Kaum eine pädagogische Institution, die nicht energisch gegen Fremdenfeindlichkeit eintritt – kein heißes Eisen also mehr für vom Thema gesättigte Kids! Trotzdem könnte „BlackOut“, das neue Jugendstück der „Theaterproduktion Strahl“, ein Volltreffer werden.

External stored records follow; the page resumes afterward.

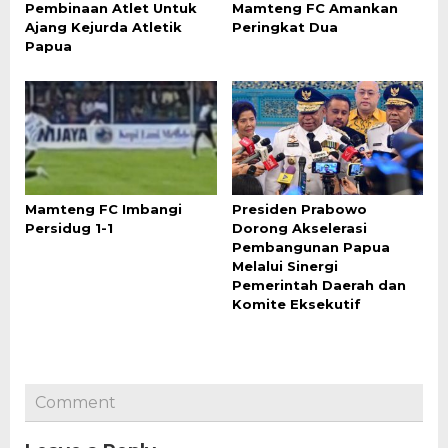
Pembinaan Atlet Untuk
Mamteng FC Amankan
Ajang Kejurda Atletik
Peringkat Dua
Papua
Mamteng FC Imbangi
Presiden Prabowo
Persidug 1-1
Dorong Akselerasi
Pembangunan Papua
Melalui Sinergi
Pemerintah Daerah dan
Komite Eksekutif
Comment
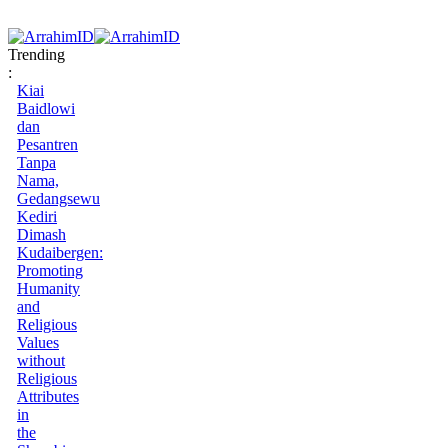
Trending
:
Kiai
Baidlowi
dan
Pesantren
Tanpa
Nama,
Gedangsewu
Kediri
Dimash
Kudaibergen:
Promoting
Humanity
and
Religious
Values
without
Religious
Attributes
in
the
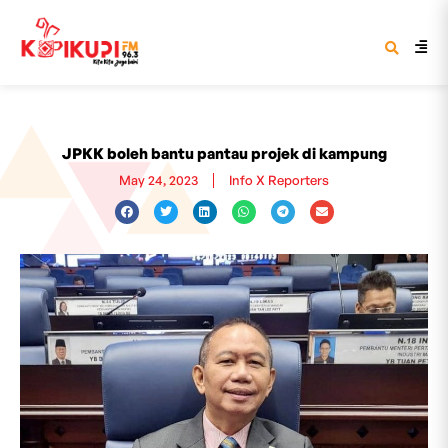
JPKK boleh bantu pantau projek di kampung
May 24, 2023
Info X Reporters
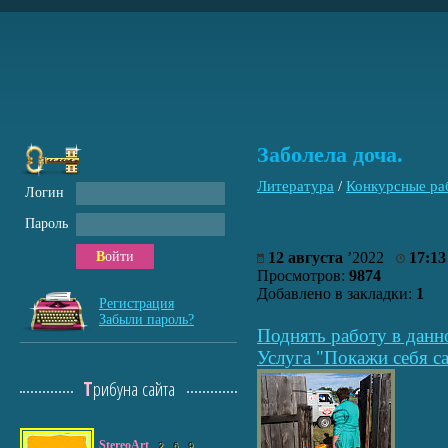
Заболела доча.
Литература
/
Конкурсные ра
Логин
Пароль
Войти
12 августа
’2022
17:13
Просмотров:
9874
Добавлено в закладки:
1
Регистрация
Забыли пароль?
Поднять работу в данн
Услуга "Покажи себя са
Трибуна сайта
StereoArt
2
6
9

„Ein Gedicht von Erich Fried und der Selbstmord des 19jährigen Jamal aus Münster waren der Auslöser für die Entwicklung des neuen Musiktheaterstücks ,BlackOut', einer aktuellen Bearbeitung von Shakespeares Othello“, so die Berliner Gruppe. 1994 heißt Othello Otto Schmidt und kommt aus Kiel. Er ist Sänger der Berliner Rockband „6 Blu Sox & 2“, die gerade die ganz, ganz große Chance wittert. Aber der Erfolg spaltet die Combo. Der mokkafarbene Strahlemann Otto kommt gut an, Bandleader Kuschinski dagegegen bleibt unbeachtet und verwandelt sich erstaunlich schnell in einen finsteren, ränkeschmiedenden Jago. Aus verletztem Stolz klopft er diskriminierende Sprüche gegen seinen einst besten Freund. „Das hat nichts mit Rassismus zu tun, das ist so“, behauptet er. Beim Gastauftritt in einem popeligen Kaff an der Nordseeküste kommt es zum Showdown. Erbarmungslos und raffiniert spielt Kuschinski, von seinen ahnungslosen Freunden liebevoll Kuschel genannt, die Bandmitglieder gegeneinander aus. Besonders viel Mühe verwendet er darauf, die große Liebe zwischen Otto und seiner Freundin Mona zu zerstören. Doch im Jahre 1994 überlebt (Desde-)Mona, der sensible Otto bringt sich aber um. „Er war zu bunt für diese Welt“, schmalzen die restlichen „blauen Socken“ hitverdächtig betroffen in die Studiomikros.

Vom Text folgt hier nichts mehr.